Metabolomics comparison of red cells stored in four additive solutions reveals differences in citrate anticoagulant permeability and metabolism.

BACKGROUND AND OBJECTIVES: Metabolomics studies have revealed transition points in metabolic signatures of red cells during storage in SAGM, whose clinical significance is unclear. We set out to investigate whether these transition points occur independent of storage media and define differences in the metabolism of red cells in additive solutions.
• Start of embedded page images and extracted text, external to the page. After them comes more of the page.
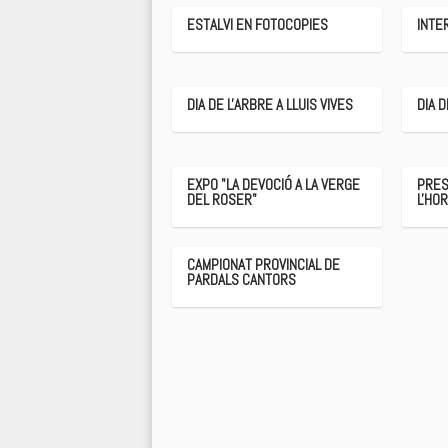
ESTALVI EN FOTOCOPIES
INTE
DIA DE L'ARBRE A LLUIS VIVES
DIA 
EXPO "LA DEVOCIÓ A LA VERGE
PRES
DEL ROSER"
L'HO
CAMPIONAT PROVINCIAL DE
PARDALS CANTORS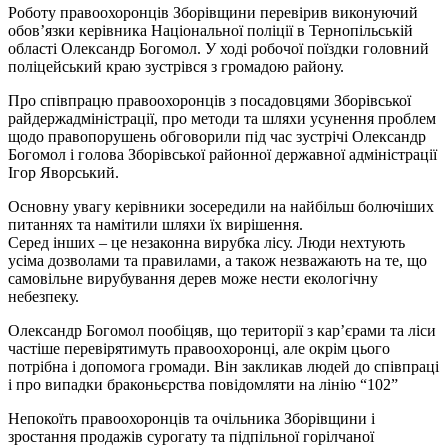
Роботу правоохоронців Зборівщини перевірив виконуючий
обов’язки керівника Національної поліції в Тернопільській
області Олександр Богомол. У ході робочої поїздки головний
поліцейський краю зустрівся з громадою району.
Про співпрацю правоохоронців з посадовцями Зборівської
райдержадміністрації, про методи та шляхи усунення проблем
щодо правопорушень обговорили під час зустрічі Олександр
Богомол і голова Зборівської районної державної адміністрації
Ігор Яворський.
Основну увагу керівники зосередили на найбільш болючіших
питаннях та намітили шляхи їх вирішення.
Серед інших – це незаконна вирубка лісу. Люди нехтують
усіма дозволами та правилами, а також незважають на те, що
самовільне вирубування дерев може нести екологічну
небезпеку.
Олександр Богомол пообіцяв, що території з кар’єрами та ліси
частіше перевірятимуть правоохоронці, але окрім цього
потрібна і допомога громади. Він закликав людей до співпраці
і про випадки браконьєрства повідомляти на лінію “102”
Непокоїть правоохоронців та очільника Зборівщини і
зростання продажів сурогату та підпільної горілчаної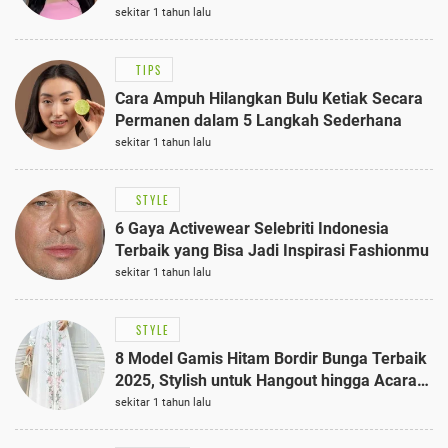
Anggun dengan Kaftan Cokelat
sekitar 1 tahun lalu
TIPS
Cara Ampuh Hilangkan Bulu Ketiak Secara
Permanen dalam 5 Langkah Sederhana
sekitar 1 tahun lalu
STYLE
6 Gaya Activewear Selebriti Indonesia
Terbaik yang Bisa Jadi Inspirasi Fashionmu
sekitar 1 tahun lalu
STYLE
8 Model Gamis Hitam Bordir Bunga Terbaik
2025, Stylish untuk Hangout hingga Acara
Semi-Formal
sekitar 1 tahun lalu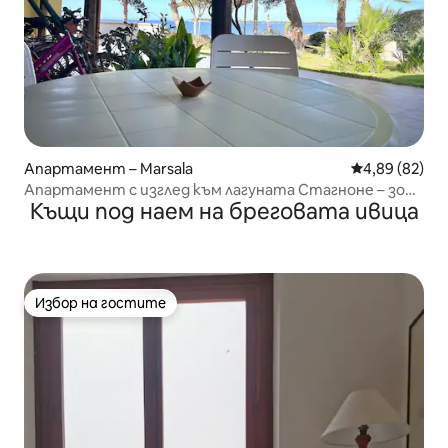
Апартамент – Marsala
Средна оценк
4,89 (82)
Апартамент с изглед към лагуната Стагноне – зона
Къщи под наем на бреговата ивица
за кайтсърф
Избор на гостите
Избор на гостите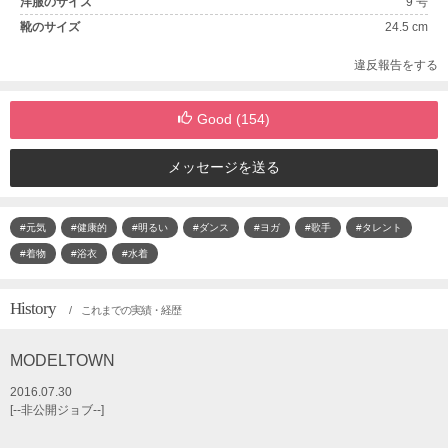
洋服のサイズ
9 号
靴のサイズ
24.5 cm
違反報告をする
Good (
154
)
メッセージを送る
#元気
#健康的
#明るい
#ダンス
#ヨガ
#歌手
#タレント
#着物
#浴衣
#水着
History
/ これまでの実績・経歴
MODELTOWN
2016.07.30
[--非公開ジョブ--]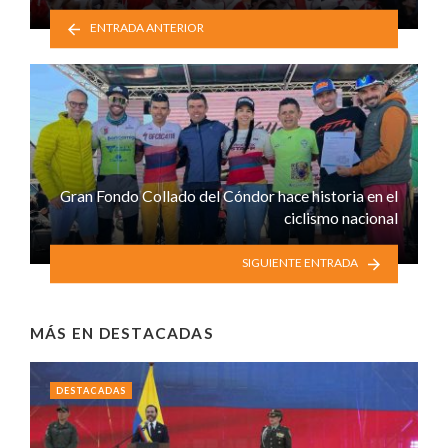
ENTRADA ANTERIOR
Gran Fondo Collado del Cóndor hace historia en el
ciclismo nacional
SIGUIENTE ENTRADA
MÁS EN
DESTACADAS
DESTACADAS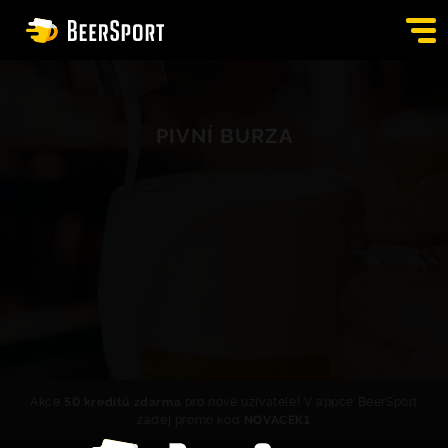
SIGN IN
PIVNÍ BURZA
PUBS
AUCTION
APP
BLOG
CONTACT
EN
Akce
50 kreditů zdarma
pro nové uživatele! V appce BeerSport
zadej promo kód
NOVACEK1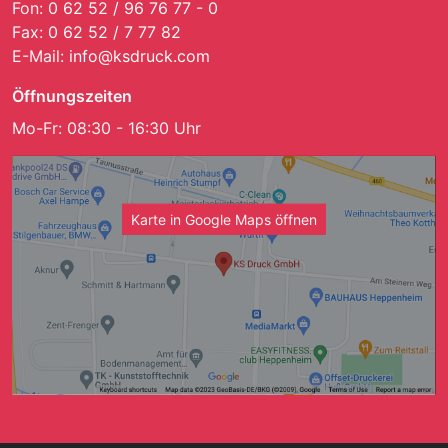
Fon:
0 62 52 / 96 76 77 - 0
Fax:
0 62 52 / 7 77 82
E-Mail:
info@ksdruck.com
Öffnungszeiten
Mo-Fr: 08:30 - 16:30 Uhr
Karte in Google Maps öffnen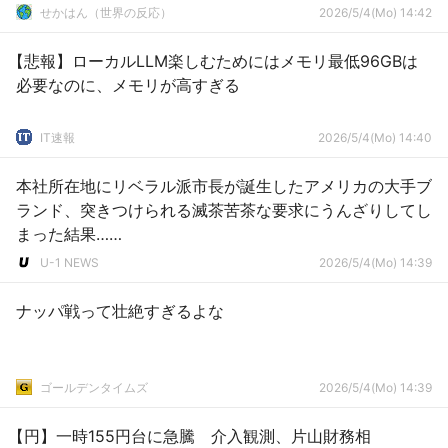
せかはん（世界の反応）
2026/5/4(Mo) 14:42
【悲報】ローカルLLM楽しむためにはメモリ最低96GBは
必要なのに、メモリが高すぎる
IT速報
2026/5/4(Mo) 14:40
本社所在地にリベラル派市長が誕生したアメリカの大手ブ
ランド、突きつけられる滅茶苦茶な要求にうんざりしてし
まった結果……
U-1 NEWS
2026/5/4(Mo) 14:39
ナッパ戦って壮絶すぎるよな
ゴールデンタイムズ
2026/5/4(Mo) 14:39
【円】一時155円台に急騰 介入観測、片山財務相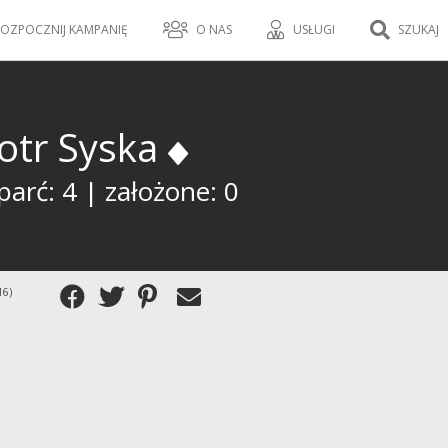
OZPOCZNIJ KAMPANIĘ
O NAS
USŁUGI
SZUKAJ
iotr Syska
arć: 4 | założone: 0
16)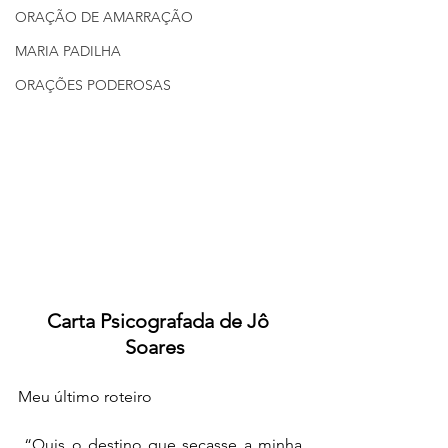
ORAÇÃO DE AMARRAÇÃO
MARIA PADILHA
ORAÇÕES PODEROSAS
Carta Psicografada de Jô 
Soares  
Meu último roteiro
 “Quis o destino que secasse a minha 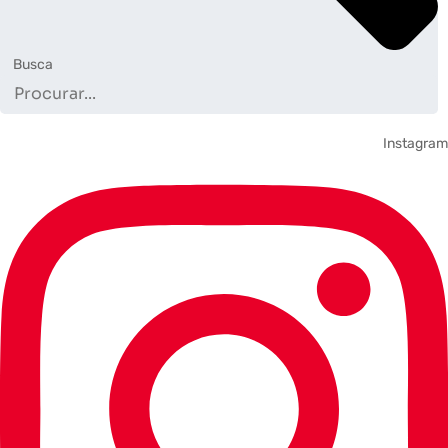
Busca
Instagram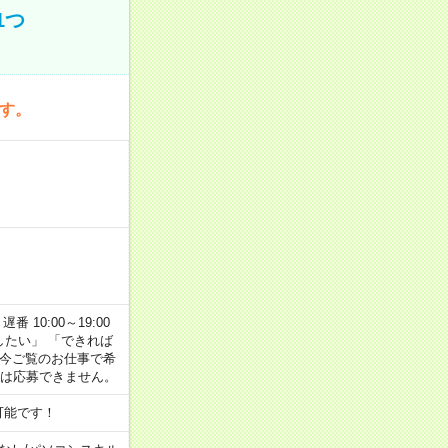
1つ
です。
番 10:00～19:00
がしたい」 「できれば
 今ご覧のお仕事で希
合は応募できません。
可能です！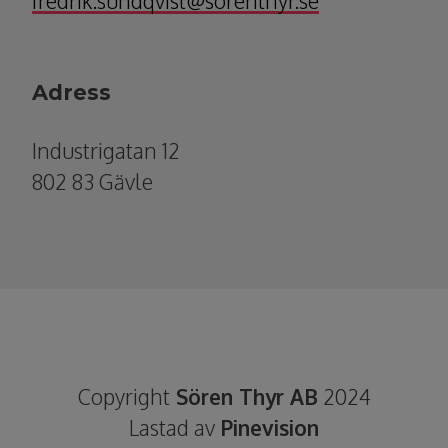
fredrik.sundqvist@sorenthyr.se
Adress
Industrigatan 12
802 83 Gävle
Copyright
Sören Thyr AB
2024
Lastad av
Pinevision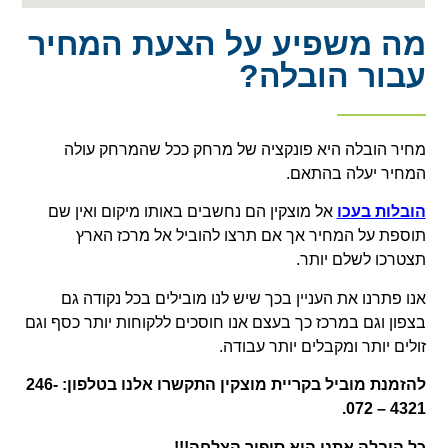
מה משפיע על הצעת המחיר
עבור הובלה?
מחיר הובלה היא פונקציה של מרחק ככל שהמרחק עולה
המחיר יעלה בהתאם.
הובלות בעכו
אל מוצקין הם נחשבים באותו מיקום ואין שם
תוספת על המחיר אך אם תרצו להוביל אל מרכז הארץ
תצטרכו לשלם יותר.
אנו פתרנו את העניין בכך שיש לנו מובילים בכל נקודה גם
בצפון וגם במרכז כך בעצם אנו חוסכים ללקוחות יותר כסף וגם
זולים יותר ומקבלים יותר עבודה.
להזמנת מוביל בקריית מוצקין התקשרו אלנו בטלפון: 246-
4321 – 072.
כל הובלה אתנו היא סיפור הצלחה!!!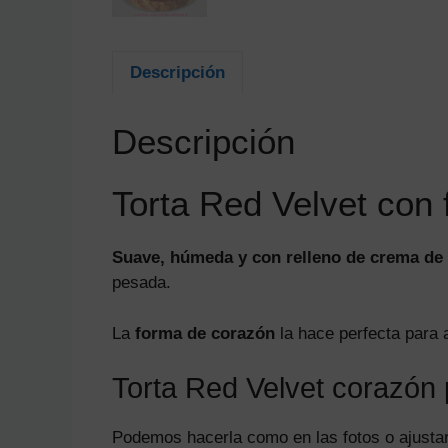
Descripción
Descripción
Torta Red Velvet con
Suave, húmeda y con relleno de crema de
pesada.
La
forma de corazón
la hace perfecta para 
Torta Red Velvet corazón 
Podemos hacerla como en las fotos o ajustar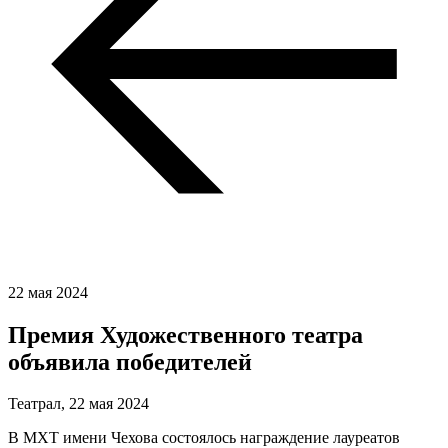
22 мая 2024
Премия Художественного театра
объявила победителей
Театрал,
22 мая 2024
В МХТ имени Чехова состоялось награждение лауреатов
MATERIALS AND METHODS: Red cell concentrates were stored in SAGM, AS-1, AS-3 or PAGGSM, and sampled fourteen times spanning Day 1-46. Following quality control, the samples were split into extracellular and intracellular aliquots. These were analysed with ultra-high-performance liquid chromatography coupled to mass spectrometry analysis affording quantitative metabolic profiles of both intra- and extracellular red cell metabolites.
RESULTS: Differences were observed in glycolysis, purine salvage, glutathione synthesis and citrate metabolism on account of the storage solutions. Donor variability however hindered the accurate characterization of metabolic transition time-points. Intracellular citrate concentrations were increased in red cells stored in AS-3 and PAGGSM media. The metabolism of citrate in red cells in SAGM was subsequently confirmed using 13 C citrate isotope labelling and shown to originate from citrate anticoagulant.
CONCLUSION: Metabolic signatures that discriminate between 'fresh' and 'old' stored red cells are dependent upon additive solutions. Specifically, the incorporation and metabolism of citrate in additive solutions with lower chloride ion concentration is altered and impacts glycolysis.